**WHAT NEEDS TO BE DONE**
From the first line to the last, write out the records exactly, leaving the pictures behind.

**Stored items from a collection**
-----

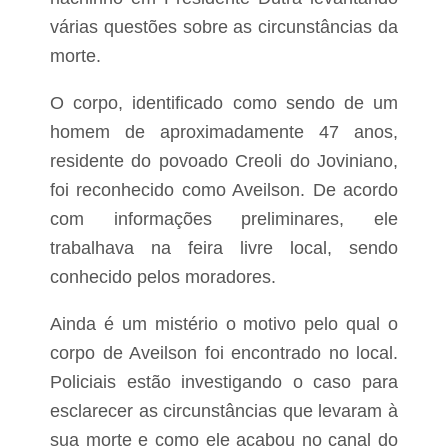
i
a
o
e
várias questões sobre as circunstâncias da
e
m
morte.
g
T
r
r
a
O corpo, identificado como sendo de um
i
n
z
homem de aproximadamente 47 anos,
d
i
e
residente do povoado Creoli do Joviniano,
d
f
e
o
foi reconhecido como Aveilson. De acordo
l
r
a
com informações preliminares, ele
ç
d
a
trabalhava na feira livre local, sendo
o
p
V
conhecido pelos moradores.
o
a
l
l
í
Ainda é um mistério o motivo pelo qual o
e
t
é
i
corpo de Aveilson foi encontrado no local.
n
c
o
Policiais estão investigando o caso para
a
v
e
esclarecer as circunstâncias que levaram à
a
m
B
sua morte e como ele acabou no canal do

-----

**EXERCISE RESULT**
i
a
o
e
várias questões sobre as circunstâncias da
e
m
morte.
g
T
r
r
a
O corpo, identificado como sendo de um
i
n
z
homem de aproximadamente 47 anos,
d
i
e
residente do povoado Creoli do Joviniano,
d
f
e
o
foi reconhecido como Aveilson. De acordo
l
r
a
com informações preliminares, ele
ç
d
a
trabalhava na feira livre local, sendo
o
p
V
conhecido pelos moradores.
o
a
l
l
í
Ainda é um mistério o motivo pelo qual o
e
t
é
i
corpo de Aveilson foi encontrado no local.
n
c
o
Policiais estão investigando o caso para
a
v
e
esclarecer as circunstâncias que levaram à
a
m
B
sua morte e como ele acabou no canal do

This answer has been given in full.